There are two major characteristics of the world I've called the "Participatory Panopticon:" personal mobile networked cameras are everywhere; and a significant portion of what we see and hear gets digitally recorded. The first part is more or less already here -- and now we have another step towards making the second part real.
Unmediated reports that an Israeli company, Natural Widget, is now selling an application which will automatically record your mobile phone conversations. Although it's apparently dependent upon the limited storage built into your phone (assuming you have the Nokia Series 60 phone it works with), the application is being sold for precisely the reasons which I've argued will lead us to a world where everything is seen, everything is recorded, and not by the government, but by us all.
NaturalRecorder brings effortless call recording to everyone, allowing to bring back any important information that happened during phone calls. [...] Never forget important information relayed by phone again. [...] Think of NaturalRecorder as an extension of your own (brain) memory: instead of remembering (hardly) the last 3 minutes of conversation, you'll always have a ready-to-use recording of as many minutes as you want (depending of your mobile phone memory - about 60 kilobytes per minute).
The obvious next step with this will be the ability to offload the recordings, initially to removable memory cards, then (as high-bandwidth mobile networks roll out) to remote storage on one's personal computer.
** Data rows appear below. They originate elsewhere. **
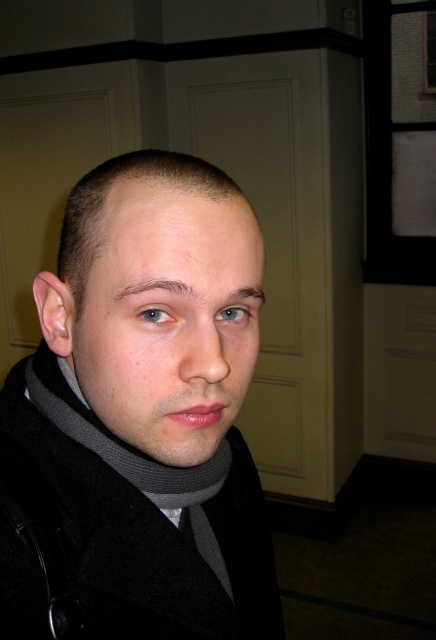 Is black woolen coat at center to the left of gray wool scarf at center from the viewer's perspective?

No, black woolen coat at center is not to the left of gray wool scarf at center.

Does black woolen coat at center have a lesser height compared to gray wool scarf at center?

No.

The height and width of the screenshot is (640, 436). In order to click on black woolen coat at center in this screenshot , I will do `click(122, 529)`.

Measure the distance between point (123, 348) and camera.

Point (123, 348) and camera are 36.80 centimeters apart.

Does point (197, 282) lie behind point (81, 436)?

No, it is in front of (81, 436).

Locate an element on the screen. The height and width of the screenshot is (640, 436). matte gray scarf at center is located at coordinates (169, 317).

Which of these two, black woolen coat at center or matte gray scarf at center, stands shorter?

matte gray scarf at center is shorter.

Describe the element at coordinates (122, 529) in the screenshot. This screenshot has width=436, height=640. I see `black woolen coat at center` at that location.

Identify the location of black woolen coat at center. (122, 529). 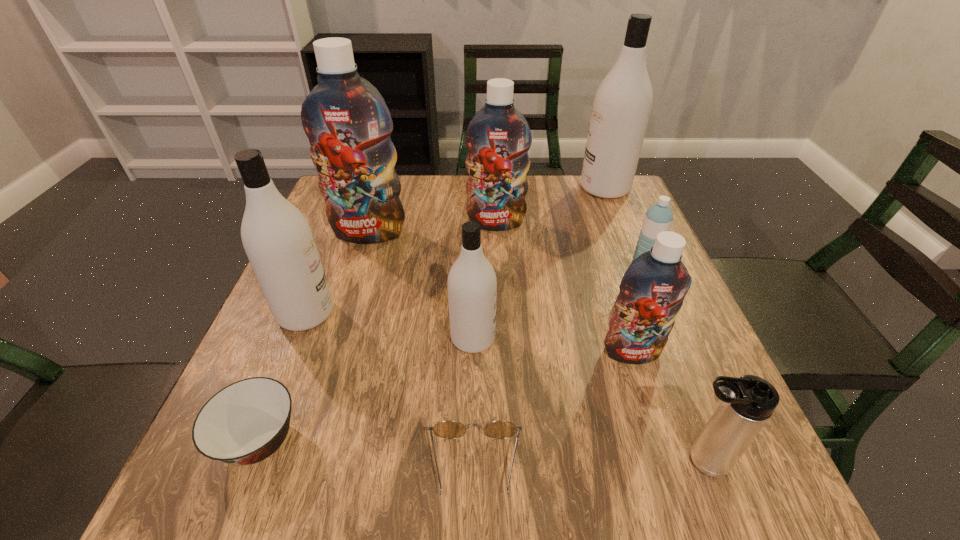 In order to click on thermos bottle in this screenshot , I will do `click(745, 405)`.

At what (x,y) coordinates should I click in order to perform the action: click on soup bowl. Please return your answer as a coordinate pair (x, y). The image size is (960, 540). Looking at the image, I should click on (244, 423).

What are the coordinates of `the shortest object` in the screenshot? It's located at (448, 429).

Locate an element on the screen. This screenshot has height=540, width=960. spectacles is located at coordinates (448, 429).

In order to click on vacant space located 0.160m on the front-facing side of the rightmost white shampoo in this screenshot , I will do `click(525, 188)`.

The width and height of the screenshot is (960, 540). What are the coordinates of `free region located on the front-facing side of the rightmost white shampoo` in the screenshot? It's located at (532, 188).

The image size is (960, 540). Identify the location of vacant space located 0.100m on the front-facing side of the rightmost white shampoo. pyautogui.click(x=545, y=188).

This screenshot has height=540, width=960. I want to click on vacant area located on the front label of the biggest blue shampoo, so click(340, 327).

Where is `free spot located 0.160m on the front-facing side of the leftmost white shampoo`? free spot located 0.160m on the front-facing side of the leftmost white shampoo is located at coordinates (411, 313).

At what (x,y) coordinates should I click in order to perform the action: click on vacant space located on the front label of the second smallest blue shampoo. Please return your answer as a coordinate pair (x, y). This screenshot has width=960, height=540. Looking at the image, I should click on (498, 265). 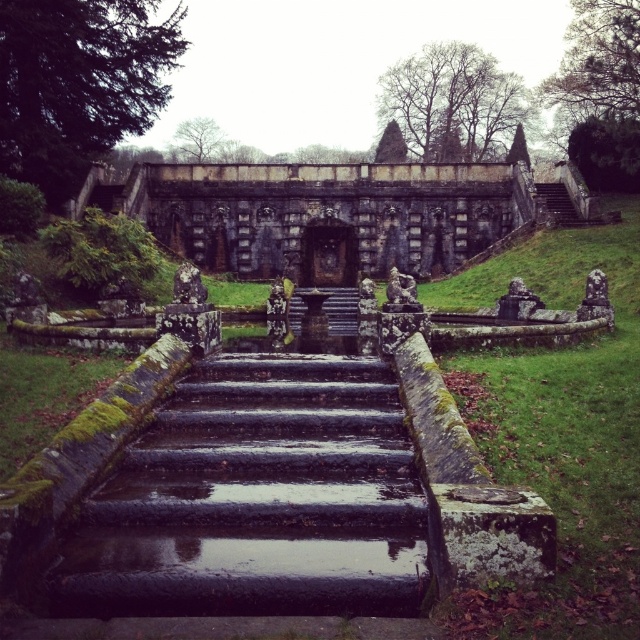 Can you confirm if slate gray stone lion at center is thinner than green stone statue at center?

Correct, slate gray stone lion at center's width is less than green stone statue at center's.

Does slate gray stone lion at center come behind green stone statue at center?

Yes, it is behind green stone statue at center.

Locate an element on the screen. The height and width of the screenshot is (640, 640). slate gray stone lion at center is located at coordinates (516, 301).

Who is taller, mossy stone stairs at center or rustic stone statue at center?

mossy stone stairs at center is taller.

Between mossy stone stairs at center and rustic stone statue at center, which one is positioned lower?

Positioned lower is mossy stone stairs at center.

Describe the element at coordinates (257, 499) in the screenshot. I see `mossy stone stairs at center` at that location.

Locate an element on the screen. This screenshot has height=640, width=640. mossy stone stairs at center is located at coordinates (257, 499).

How far apart are rustic stone statue at upper right and slate gray stone lion at center?

A distance of 8.94 meters exists between rustic stone statue at upper right and slate gray stone lion at center.

Is point (586, 301) behind point (506, 296)?

That is False.

This screenshot has height=640, width=640. Identify the location of rustic stone statue at upper right. (595, 298). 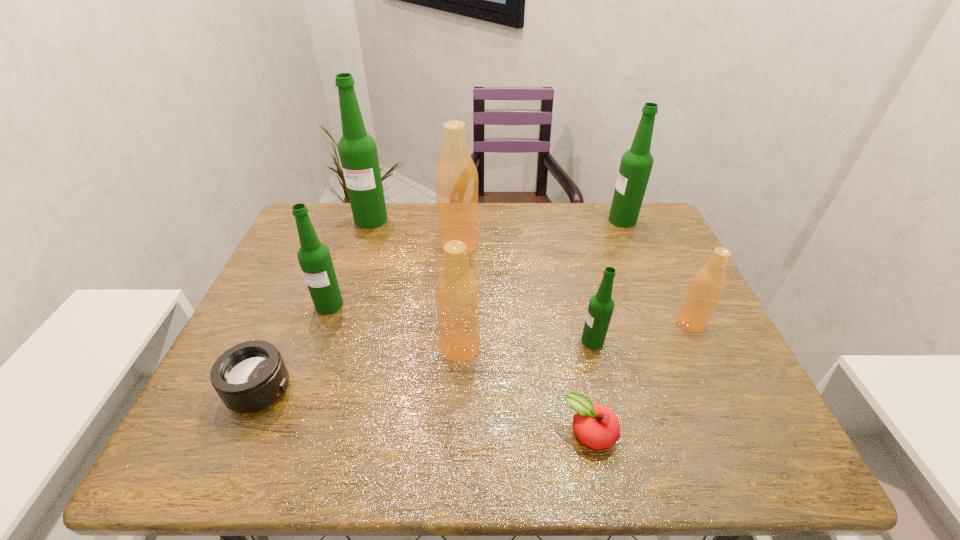 Locate an element on the screen. Image resolution: width=960 pixels, height=540 pixels. the biggest green beer bottle is located at coordinates coord(357,150).

Locate an element on the screen. The image size is (960, 540). the tallest object is located at coordinates (357, 150).

This screenshot has height=540, width=960. What are the coordinates of `the rightmost green beer bottle` in the screenshot? It's located at (636, 164).

Where is `the farthest tan beer bottle`? Image resolution: width=960 pixels, height=540 pixels. the farthest tan beer bottle is located at coordinates (456, 178).

At what (x,y) coordinates should I click in order to perform the action: click on the third farthest object. Please return your answer as a coordinate pair (x, y). The height and width of the screenshot is (540, 960). Looking at the image, I should click on (456, 178).

Locate an element on the screen. This screenshot has height=540, width=960. the second smallest green beer bottle is located at coordinates (314, 257).

At what (x,y) coordinates should I click in order to perform the action: click on the second biggest tan beer bottle. Please return your answer as a coordinate pair (x, y). Looking at the image, I should click on (457, 293).

The width and height of the screenshot is (960, 540). Identify the location of the second green beer bottle from right to left. (600, 309).

The height and width of the screenshot is (540, 960). Identify the location of the smallest green beer bottle. (600, 309).

The height and width of the screenshot is (540, 960). Identify the location of the smallest tan beer bottle. 709,282. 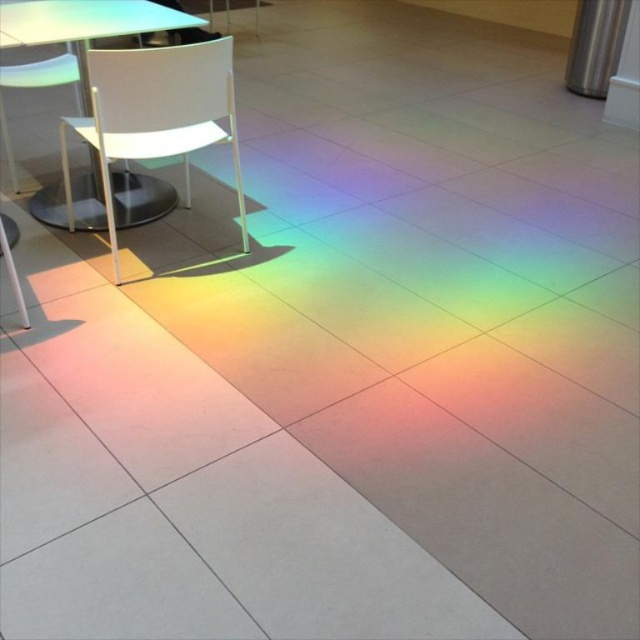 You are a person who is 6 feet tall and standing in the room with the white plastic chair at upper left and the white plastic table at upper left. You want to place a 12 inch tall potted plant on the table. Can you determine if the potted plant will fit on the table without exceeding the table height?

The distance between the white plastic chair at upper left and white plastic table at upper left is 11.29 inches. However, this distance refers to the space between the two objects, not the height of the table. Since the question is about the height of the table, there is insufficient information provided to determine if the 12 inch tall potted plant will fit without exceeding the table height.

You are planning to place a small potted plant between the white plastic chair at upper left and the white plastic table at upper left. Based on their widths, which object should you place closer to the center of the room to ensure the plant has enough space?

The white plastic chair at upper left might be wider than the white plastic table at upper left, so placing the chair closer to the center would leave more space for the plant between them.

In the scene shown: You are standing in the room with the colorful tiled floor and see two points marked on the floor. The first point is at coordinates point (112,256) and the second is at point (24,28). Which point is closer to you?

Point (112,256) is further to the camera than point (24,28), so the point closer to you is point (24,28). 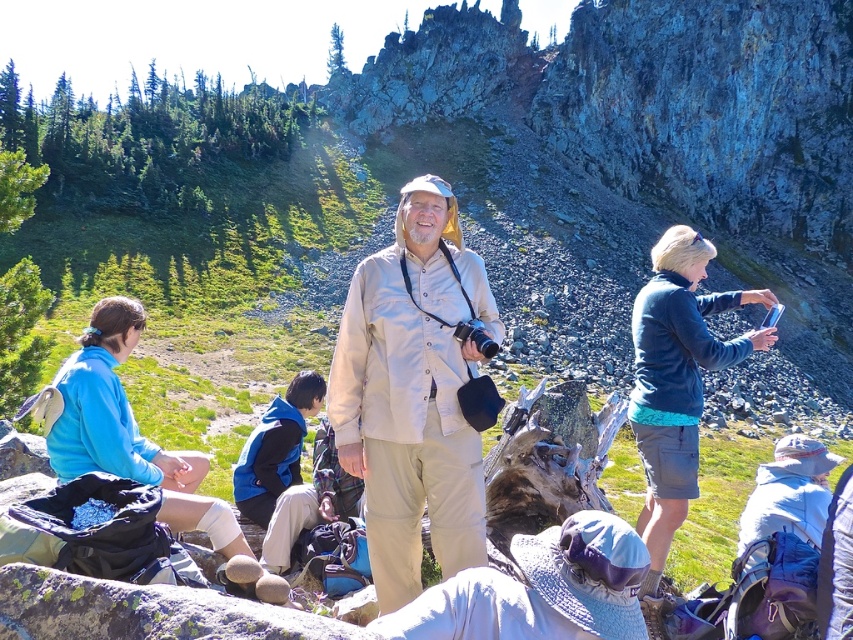 Question: Which object appears farthest from the camera in this image?

Choices:
 (A) beige fabric shirt at center
 (B) dark blue fleece at right

Answer: (A)

Question: Does dark blue fleece at right appear under blue fleece jacket at lower left?

Choices:
 (A) no
 (B) yes

Answer: (A)

Question: Does beige fabric shirt at center appear under dark blue fleece at right?

Choices:
 (A) no
 (B) yes

Answer: (A)

Question: Which point is farther to the camera?

Choices:
 (A) (432, 314)
 (B) (724, 291)

Answer: (B)

Question: Which point is farther to the camera?

Choices:
 (A) blue fleece jacket at lower left
 (B) dark blue fleece at right

Answer: (A)

Question: From the image, what is the correct spatial relationship of beige fabric shirt at center in relation to dark blue fleece at right?

Choices:
 (A) right
 (B) left

Answer: (B) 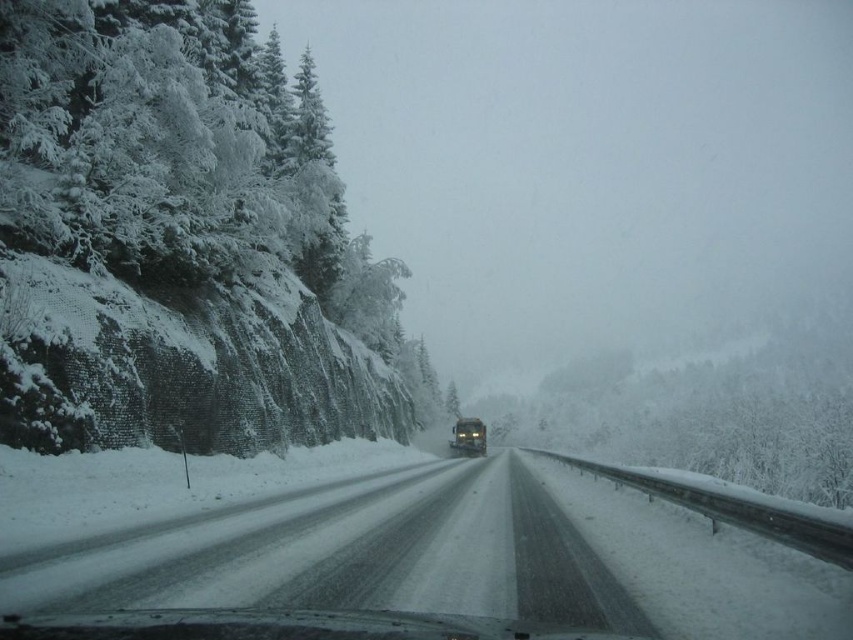 Question: From the image, what is the correct spatial relationship of snowy asphalt road at center in relation to matte black bus at center?

Choices:
 (A) above
 (B) below

Answer: (A)

Question: Among these objects, which one is farthest from the camera?

Choices:
 (A) snowy asphalt road at center
 (B) white frosty trees at left

Answer: (B)

Question: From the image, what is the correct spatial relationship of white frosty trees at left in relation to matte black bus at center?

Choices:
 (A) left
 (B) right

Answer: (A)

Question: Which of these objects is positioned farthest from the snowy asphalt road at center?

Choices:
 (A) matte black bus at center
 (B) white frosty trees at left

Answer: (A)

Question: Can you confirm if white frosty trees at left is thinner than snowy asphalt road at center?

Choices:
 (A) yes
 (B) no

Answer: (A)

Question: Which object is farther from the camera taking this photo?

Choices:
 (A) white frosty trees at left
 (B) matte black bus at center
 (C) snowy asphalt road at center

Answer: (B) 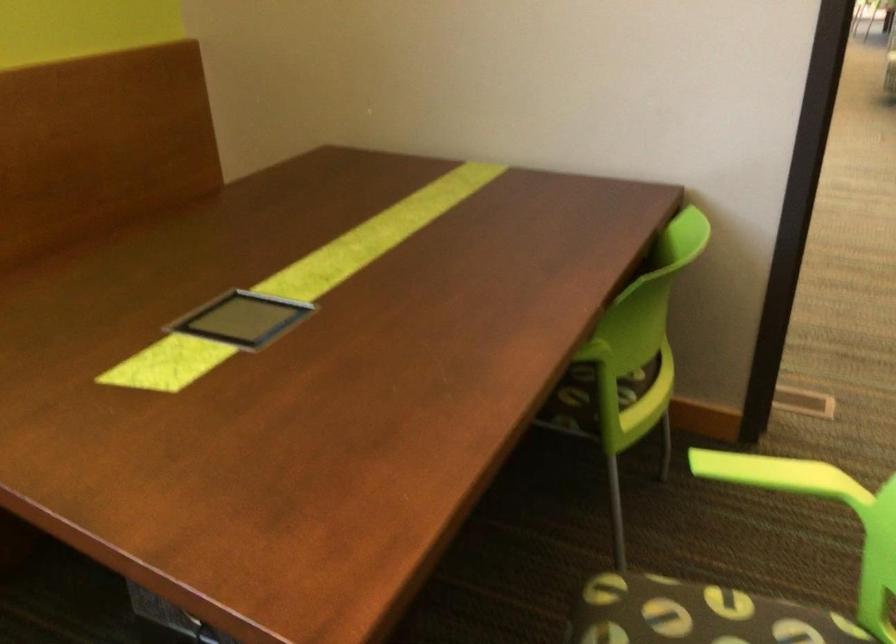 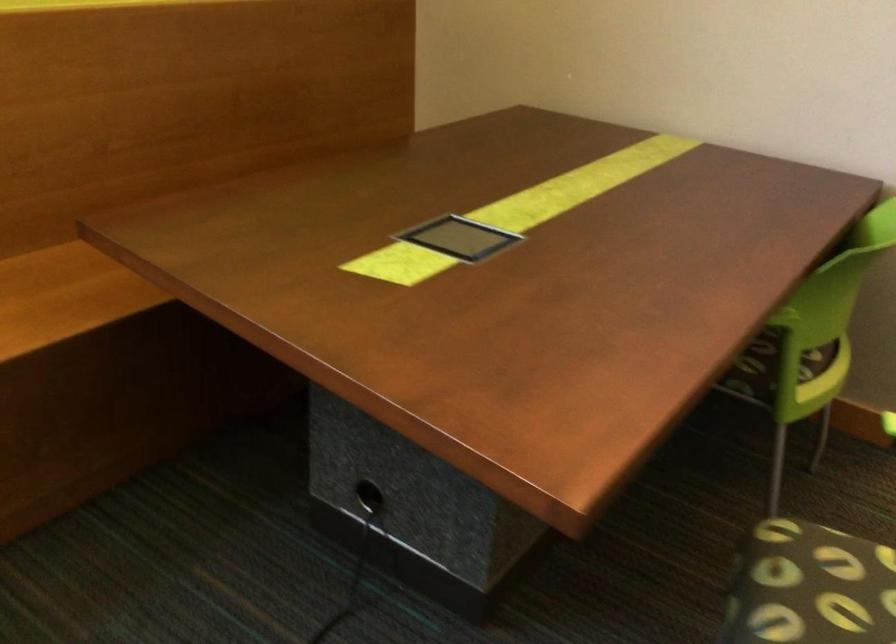 Question: The images are taken continuously from a first-person perspective. In which direction is your viewpoint rotating?

Choices:
 (A) Left
 (B) Right
 (C) Up
 (D) Down

Answer: (A) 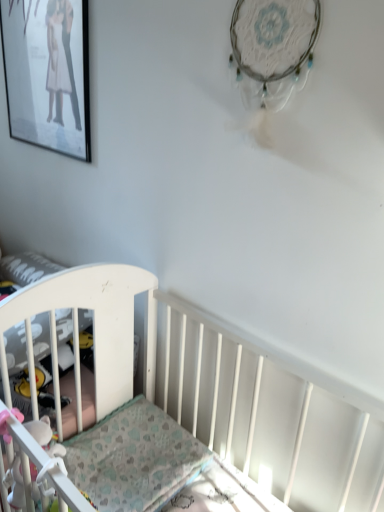 Question: From their relative heights in the image, would you say matte black picture frame at upper left is taller or shorter than white plastic crib at left?

Choices:
 (A) tall
 (B) short

Answer: (A)

Question: Is matte black picture frame at upper left wider or thinner than white plastic crib at left?

Choices:
 (A) thin
 (B) wide

Answer: (A)

Question: Based on their relative distances, which object is farther from the white fabric toy at lower left?

Choices:
 (A) patterned fabric mattress at lower left
 (B) matte black picture frame at upper left
 (C) white plastic crib at left

Answer: (B)

Question: Based on their relative distances, which object is farther from the patterned fabric mattress at lower left?

Choices:
 (A) white plastic crib at left
 (B) white fabric toy at lower left
 (C) matte black picture frame at upper left

Answer: (C) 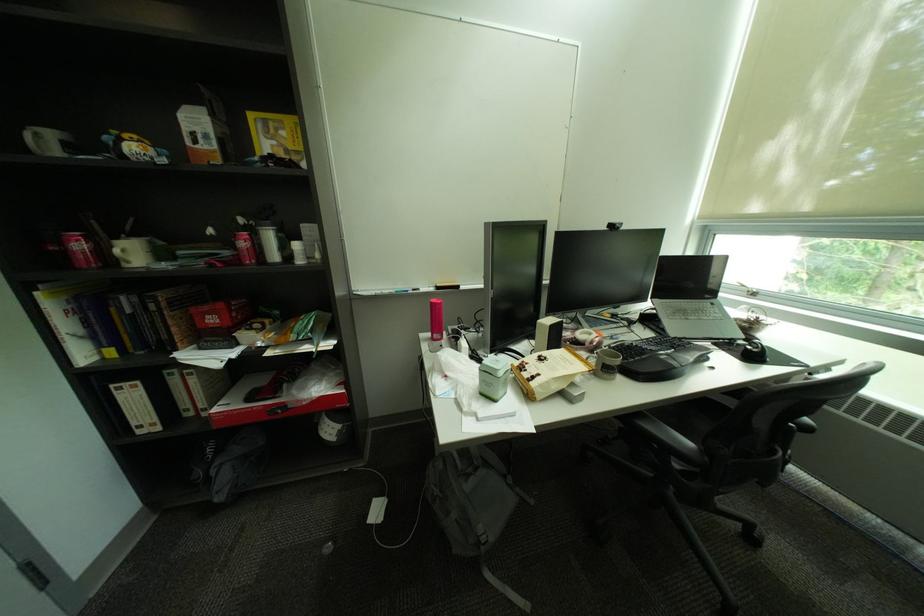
The need to hang onto copies of what sees or hears is one manifestation of an information saturated, "attention deficit" culture. We are hammered by so many sources of stimulation, many specifically designed to attract our attention, that relying solely on fallible human memory can be risky. This situation is, sadly, more likely to get worse than to get better -- efforts to reduce the amount of attention-grabbing stimulation in general often has the perverse result of heightening the effect of individual sources of stimulation. We're more apt to see further development of coping tools, such as devices to automatically record what we say, hear and see for later review.
The Participatory Panopticon won't arise out of a single, clear choice -- it will come from myriad smaller, rational decision and technologies, all intended to solve very real problems. It's important to recognize when we've moved further along this road of good intentions -- and to think hard about the ways in which we can make certain our eventual destination gives us more than it takes away.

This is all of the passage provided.